The question bewilders and embarrasses her, to the point of drawing even more heat to her flushed face. "Yes... I suppose..."

He walks in silence for a time, eyes tracking the ground before his booted feet. There is something... overwhelming about his stature. The other men, with the possible exception of Sarl, exude the same aura of physical strength and martial brutality as had so many warlike men on the Andiamine Heights. But Cleric possesses a density beyond intimations of force and threat, one that reminds her of her stepfather and the way the world always seemed to bow about his passage.

She thinks of all the skinnies he has killed, the legions incinerated in the existential thunder of his voice. And he seems hardened for the multitudes that flicker shrieking before her soul's eye-in Cil-Aujas, on Maimor, across the Mop-as if murder draws flesh to stone. She wonders what it would be like, dying beneath his black-glittering eyes.

Beautiful, she decides.

"I think I once knew this," he finally says. At first she cannot identify the passion twining through his voice. Achamian has told her much about the Nonmen, how their souls often move in ways counter to the tracks of human passion. She wants to say sorrow, but it seems more somehow...

She wonders if tragedy could be a passion.

"Now you know it again," she says, smiling at the frigid gaze.

"No," he replies. "Never again."

"Then why ask?"

"There is... comfort... in rehearsing the dead motions of the past."

She finds herself nodding-as if they were peers discussing common knowledge. "We are alike in this way."

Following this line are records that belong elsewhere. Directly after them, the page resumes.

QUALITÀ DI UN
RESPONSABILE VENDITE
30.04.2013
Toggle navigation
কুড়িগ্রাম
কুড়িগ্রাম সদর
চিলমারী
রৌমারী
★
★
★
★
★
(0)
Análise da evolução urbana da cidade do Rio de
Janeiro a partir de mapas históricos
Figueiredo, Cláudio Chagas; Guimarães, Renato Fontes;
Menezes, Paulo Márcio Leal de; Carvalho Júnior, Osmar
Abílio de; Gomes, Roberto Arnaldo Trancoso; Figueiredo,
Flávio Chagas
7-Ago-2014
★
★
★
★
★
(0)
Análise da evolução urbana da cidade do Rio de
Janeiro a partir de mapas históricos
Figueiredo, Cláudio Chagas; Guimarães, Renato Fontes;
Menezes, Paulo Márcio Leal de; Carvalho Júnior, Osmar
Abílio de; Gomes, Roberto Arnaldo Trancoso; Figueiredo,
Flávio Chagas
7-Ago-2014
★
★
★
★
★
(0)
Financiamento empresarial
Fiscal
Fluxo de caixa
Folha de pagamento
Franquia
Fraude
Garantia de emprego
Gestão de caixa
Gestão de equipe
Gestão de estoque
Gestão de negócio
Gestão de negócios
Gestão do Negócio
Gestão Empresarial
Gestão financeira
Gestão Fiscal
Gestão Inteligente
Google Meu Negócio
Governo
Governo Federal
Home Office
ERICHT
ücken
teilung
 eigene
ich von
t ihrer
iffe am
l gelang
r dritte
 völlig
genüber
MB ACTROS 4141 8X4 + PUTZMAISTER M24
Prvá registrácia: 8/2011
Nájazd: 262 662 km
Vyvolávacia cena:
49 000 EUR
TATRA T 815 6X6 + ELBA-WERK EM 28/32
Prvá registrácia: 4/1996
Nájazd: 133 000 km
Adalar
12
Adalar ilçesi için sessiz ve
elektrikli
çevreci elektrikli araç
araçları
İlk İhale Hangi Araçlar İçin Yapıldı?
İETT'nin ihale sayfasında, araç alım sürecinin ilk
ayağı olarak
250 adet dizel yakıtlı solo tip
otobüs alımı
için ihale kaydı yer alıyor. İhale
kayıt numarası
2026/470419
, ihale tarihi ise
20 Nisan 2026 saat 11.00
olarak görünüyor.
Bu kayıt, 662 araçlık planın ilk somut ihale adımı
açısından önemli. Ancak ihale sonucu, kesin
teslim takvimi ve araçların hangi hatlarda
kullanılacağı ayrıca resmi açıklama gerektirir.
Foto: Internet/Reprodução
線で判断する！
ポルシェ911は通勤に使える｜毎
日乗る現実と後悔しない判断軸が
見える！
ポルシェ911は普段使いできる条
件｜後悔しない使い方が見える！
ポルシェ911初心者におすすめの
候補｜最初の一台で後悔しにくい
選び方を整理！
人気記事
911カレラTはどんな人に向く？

"Mimara," he says, his tone so simple with astonishment that for an instant he seems a mortal man. "Your name is... Mimara..." He turns to her, his eyes brimming with human joy. She shudders at the glimpse of his fused teeth-there is something too dark about his smile. "Ages have passed," he says wondering, "since I have remembered a human name..."

Mimara.

- - Afterward, her thoughts racing, she ponders the absurdity of memory, the fact that so simple a faculty can make a being so powerful so pathetic in its faltering. But the Wizard has been watching, of course. He's always watching, it seems. Always worried. Always... trying.

Like Mother.

"What did he want?" he rasps in heated Ainoni.

"Why do you fear him?" she snaps in return. She is never sure where this instinct comes from, knowing how to throw men on their heels.

The old Wizard walks and scowls, frail against a murky background of colossal trunks and mossed deadfalls. Trees growing in a graveyard of trees.

"Because I'm not sure that I could kill him when the time comes," he finally says. He speaks as much to the matted ground as to her, his beard crowded against his breastbone, his eyes unfocused in the manner of men making too-honest admissions.

"When the time comes..." she says in mocking repetition.

He turns to her profile, studies her.

"He's an Erratic, Mimara. When he decides he loves us, he will try to kill us."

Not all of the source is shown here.